KyberSlash: division timings depending on secrets in Kyber software

For KyberSlash1, what is the problematic code?

Here's the critical line in the Kyber reference software:

t  = (((t << 1) + KYBER_Q/2)/KYBER_Q) & 1;

In context, KYBER_Q is a public integer 3329, but t is secret. This line doubles t, adds 1664, divides by 3329, and extracts the bottom bit of the result.

As another example, here's the critical line in another library:

t = (int) ((((((int) (a[8 * i + j])) << 1) + (KyberParams.paramsQ / 2)) / KyberParams.paramsQ) & 1);

What is the problem with this code?

In many environments, the time taken by division depends on the inputs to the division: in this case, on the secret t (or the secret a[8 * i + j] in the second example). This creates data flow from secrets to the time taken by Kyber.

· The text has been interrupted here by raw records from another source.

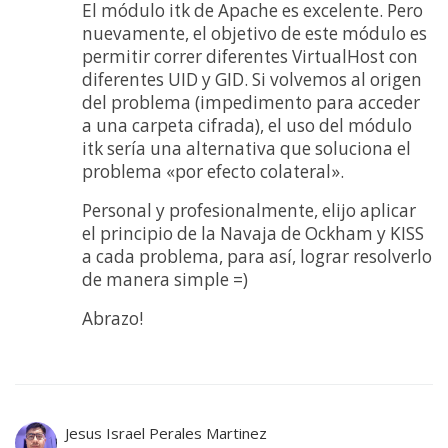
El módulo itk de Apache es excelente. Pero
nuevamente, el objetivo de este módulo es
permitir correr diferentes VirtualHost con
diferentes UID y GID. Si volvemos al origen
del problema (impedimento para acceder
a una carpeta cifrada), el uso del módulo
itk sería una alternativa que soluciona el
problema «por efecto colateral».
Personal y profesionalmente, elijo aplicar
el principio de la Navaja de Ockham y KISS
a cada problema, para así, lograr resolverlo
de manera simple =)
Abrazo!
Jesus Israel Perales Martinez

Why are secret-dependent timings important?

Timing attacks often successfully work backwards from timings to secrets.

Is this particular dependency exploitable?

The first version of this FAQ (19 December 2023) said the following: "Maybe. Patch now; don't wait to see whether an exploit is demonstrated."

On 30 December 2023, Daniel J. Bernstein posted a demo exploiting KyberSlash1 to often recover Kyber's complete secret key from dec timings of the end-of-November-2023 Kyber reference code running under Raspbian (gcc 8.3.0) on a Raspberry Pi 2. This demo succeeded twice in three experiments.

If a Kyber key is used only once then everything is okay?

Not necessarily. This does block the first demo, but there are previous examples of side channels that were eventually shown to allow single-trace attacks, and the same might happen to KyberSlash. Patch now.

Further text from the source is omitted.